YOUR INSTRUCTIONS: Only the lines from the beginning of the data through the one with "briouze (61220)" belong in the answer, each retyped exactly, with pictures left out.

Page images and extracted text
>>>>

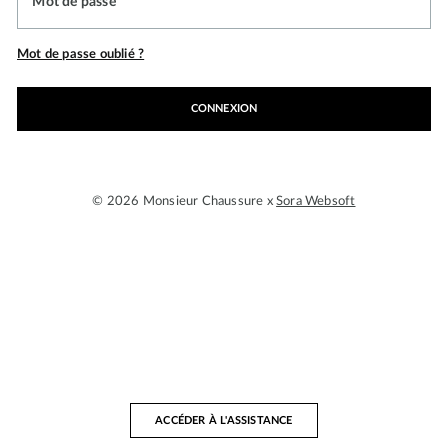
Mot de passe
Mot de passe oublié ?
CONNEXION
© 2026 Monsieur Chaussure x
Sora Websoft
ACCÉDER À L'ASSISTANCE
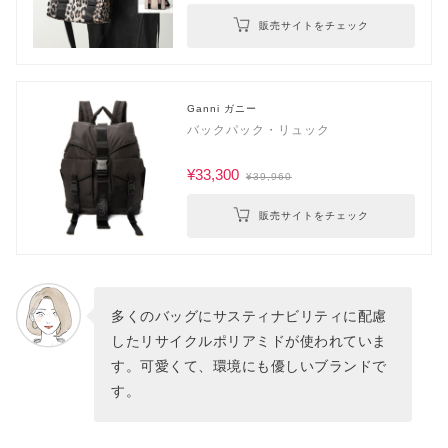
販売サイトをチェック
Ganni ガニー
バックパック・リュック
¥33,300
¥39,960
販売サイトをチェック
多くのバッグにサスティナビリティに配慮
したリサイクルポリアミドが使われていま
す。可愛くて、環境にも優しいブランドで
す。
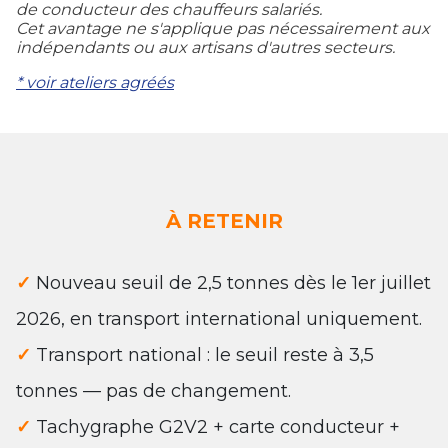
de conducteur des chauffeurs salariés.
Cet avantage ne s'applique pas nécessairement aux
indépendants ou aux artisans d'autres secteurs.
* voir
ateliers agréés
À RETENIR
✓
Nouveau seuil de 2,5 tonnes dès le 1er juillet
2026, en transport international uniquement.
✓
Transport national : le seuil reste à 3,5
tonnes — pas de changement.
✓
Tachygraphe G2V2 + carte conducteur +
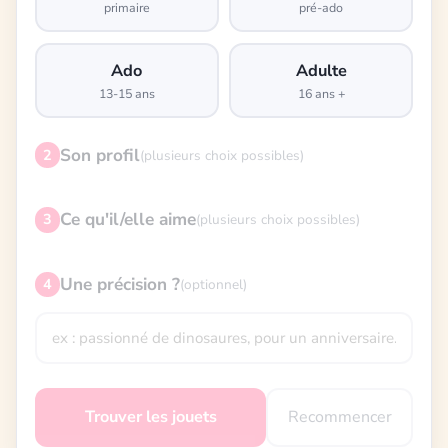
primaire
pré-ado
Ado
Adulte
13-15 ans
16 ans +
Son profil
2
(plusieurs choix possibles)
Ce qu'il/elle aime
3
(plusieurs choix possibles)
Une précision ?
4
(optionnel)
Recommencer
Trouver les jouets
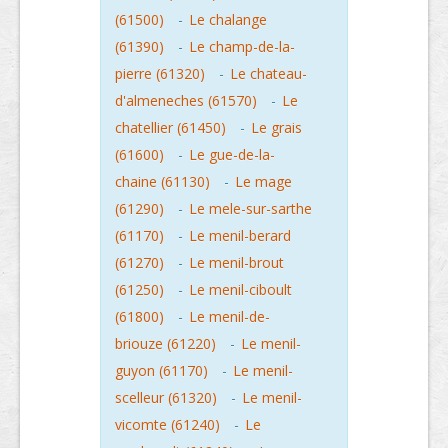
(61500)
-
Le chalange
(61390)
-
Le champ-de-la-
pierre (61320)
-
Le chateau-
d'almeneches (61570)
-
Le
chatellier (61450)
-
Le grais
(61600)
-
Le gue-de-la-
chaine (61130)
-
Le mage
(61290)
-
Le mele-sur-sarthe
(61170)
-
Le menil-berard
(61270)
-
Le menil-brout
(61250)
-
Le menil-ciboult
(61800)
-
Le menil-de-
briouze (61220)
-
Le menil-
guyon (61170)
-
Le menil-
scelleur (61320)
-
Le menil-
vicomte (61240)
-
Le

<<<<

FINISHED EXERCISE:
Mot de passe
Mot de passe oublié ?
CONNEXION
© 2026 Monsieur Chaussure x
Sora Websoft
ACCÉDER À L'ASSISTANCE
販売サイトをチェック
Ganni ガニー
バックパック・リュック
¥33,300
¥39,960
販売サイトをチェック
多くのバッグにサスティナビリティに配慮
したリサイクルポリアミドが使われていま
す。可愛くて、環境にも優しいブランドで
す。
de conducteur des chauffeurs salariés.
Cet avantage ne s'applique pas nécessairement aux
indépendants ou aux artisans d'autres secteurs.
* voir
ateliers agréés
À RETENIR
✓
Nouveau seuil de 2,5 tonnes dès le 1er juillet
2026, en transport international uniquement.
✓
Transport national : le seuil reste à 3,5
tonnes — pas de changement.
✓
Tachygraphe G2V2 + carte conducteur +
primaire
pré-ado
Ado
Adulte
13-15 ans
16 ans +
Son profil
2
(plusieurs choix possibles)
Ce qu'il/elle aime
3
(plusieurs choix possibles)
Une précision ?
4
(optionnel)
Recommencer
Trouver les jouets
(61500)
-
Le chalange
(61390)
-
Le champ-de-la-
pierre (61320)
-
Le chateau-
d'almeneches (61570)
-
Le
chatellier (61450)
-
Le grais
(61600)
-
Le gue-de-la-
chaine (61130)
-
Le mage
(61290)
-
Le mele-sur-sarthe
(61170)
-
Le menil-berard
(61270)
-
Le menil-brout
(61250)
-
Le menil-ciboult
(61800)
-
Le menil-de-
briouze (61220)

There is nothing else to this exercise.